Would you reproduce the whole listing exactly, dropping any pictures it holds?

▶ GIVEN DATA:

▽

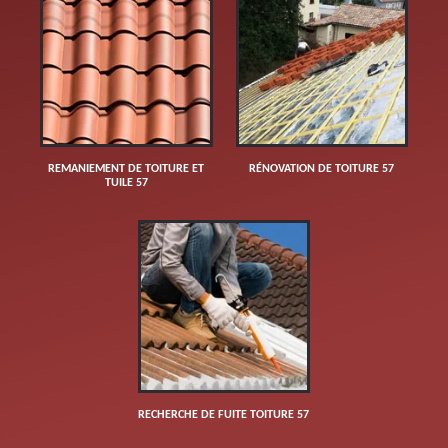
REMANIEMENT DE TOITURE ET
RÉNOVATION DE TOITURE 57
TUILE 57
RECHERCHE DE FUITE TOITURE 57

△

▶ RESULT OF THIS TASK:
REMANIEMENT DE TOITURE ET
RÉNOVATION DE TOITURE 57
TUILE 57
RECHERCHE DE FUITE TOITURE 57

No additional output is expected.